Portability of AI stack

Jaideep Ray
Better ML
Published in
4 min readJan 22, 2024

Context:

AI authoring stacks have rapidly evolved over the last few years. There have been massive changes in model architectures, capabilities of GPU, distributed training methods, model optimization techniques, serialization formats, and serving format and so on.

The popularity and adoption of AI stacks have fluctuated over time, as different frameworks have emerged and evolved. The current leaders in deep learning are Pytorch and its ecosystem, Tensorflow, and JAX.

https://www.assemblyai.com/blog/pytorch-vs-tensorflow-in-2023/

Many recent advancements have been achieved by scaling up the training and inference of large models using GPUs. Gradually, other accelerators such as TPUs, Inferentia, Trainium, and Habana are also making progress in both training and inference. Each framework has specialized kernels implemented within it to support a subset of these accelerators.

As both software and hardware continue to evolve, each with their own strengths and weaknesses, it is quite common for enterprises to use multiple frameworks and accelerators internally. For instance, Pytorch with its GPU support has been widely used for Large Language Models (LLMs), with ~85% of Hugging Face LLMs being exclusive to Pytorch. However, Tensorflow and its ecosystem (TFX, TFServing) has been widely used for traditional recommendation models.

As the utilization and operations of machine learning expand within enterprises, a significant challenge arises from the use of multiple frameworks, which can lead to a decrease in developer productivity. All developers, whether they are involved in modeling, machine learning operations, platforms, or infrastructure, must exert considerable effort to gain expertise in various frameworks. This is necessary to build high-quality models and efficient machine learning systems.

Why portability is a growing concern?

Choosing one framework for most production use cases might seem like a smart move for improving developer productivity. It would save the hassle of working with different tools, frameworks, and services that depend on the framework. But AI/ML are still evolving.

We will witness rapid innovations in model architectures, accelerators, and tooling ecosystems that will boost efficiency and accessibility while lowering costs. ML platform needs to be more modular to adapt to these changes. However, this is not an easy choice, as it involves significant technical and organizational challenges that we will explore next.

Technical challenges:

Function Portability: The portability of functions across different frameworks is not always straightforward. This can lead to type mismatches (for instance, support for specific types like bfloat16), performance discrepancies, and unimplemented kernels for certain accelerators. As per the paper [1], nearly 20% of Tensorflow benchmark functions fail on GPU and nearly 40% of Pytorch functions fail on TPUs.

Failure rates between top 20 used functions and the overall failures [1]

Performance: Deep learning frameworks exhibit a “first-class citizen” effect with hardware lines. For instance, Pytorch is optimized for GPUs, while Jax performs well on TPUs. Consequently, porting Pytorch to TPUs can result in performance degradation, if not outright portability issues.

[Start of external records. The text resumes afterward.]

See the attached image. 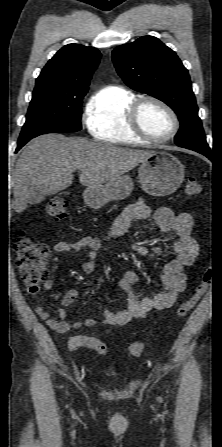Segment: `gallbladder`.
Segmentation results:
<instances>
[{
  "label": "gallbladder",
  "instance_id": "obj_1",
  "mask_svg": "<svg viewBox=\"0 0 222 447\" xmlns=\"http://www.w3.org/2000/svg\"><path fill=\"white\" fill-rule=\"evenodd\" d=\"M47 194L42 192L41 190H35V195L29 200L30 205H36L45 200Z\"/></svg>",
  "mask_w": 222,
  "mask_h": 447
}]
</instances>
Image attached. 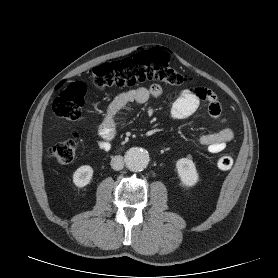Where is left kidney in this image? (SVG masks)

Ecosystem: The scope of machine learning operations extends beyond just training and serving. A plethora of tools and services are maintained internally to assist in the machine learning lifecycle, including data ingestion, validation, benchmarking, evaluation, and more. These tools are typically not framework-agnostic. Therefore, migrating from one framework to another necessitates the migration of all associated tooling as well.

Organizational challenges:

In addition to the technical hurdles, transitioning machine learning operations from one framework to another often presents numerous organizational obstacles. This shift can significantly affect the productivity of machine learning developers and consequently delay the delivery of product outcomes.

  1. Re-skilling: Mastering the intricacies of a new dl framework requires a lot of time and effort. Building high-performance ML systems involves many non-standard optimizations that need to be relearned.
  2. Impact on product deliverables: Ideally, offline validation of models would be enough, but online metrics often differ from offline ones. This is especially true when a slight change in model can cause change in output distribution and different product outcomes. Strategic ML models need to be rigorously tested before replacing existing ones. The experimentation pipeline (including human feedback-based evaluation, A/B testing for monitoring engagement changes, etc.) can take multiple weeks and more to fully verify the results. Experimenting on these models affects product speed, as developers become occupied with running experiments and understanding its impact.

Porting from one stack to another is not an easy task. The best way to ease the transition is to plan ahead. Establish benchmarks for both the quality and performance of the model. Identify the key optimizations that are applied. Develop tools to get faster feedback, such as tools to detect label distribution changes, layer-wise debugging, and so on.

To conclude with some success stories, Pinterest improved their internal ML platform net promoter score by 43% by unifying frameworks and offering a standardized environment for ML development [2].

Meta was able to scale their model training on GPUs by switching from Caffe2 to Pytorch and integrating the backends. This was a multi-year project that boosted developer productivity considerably [3].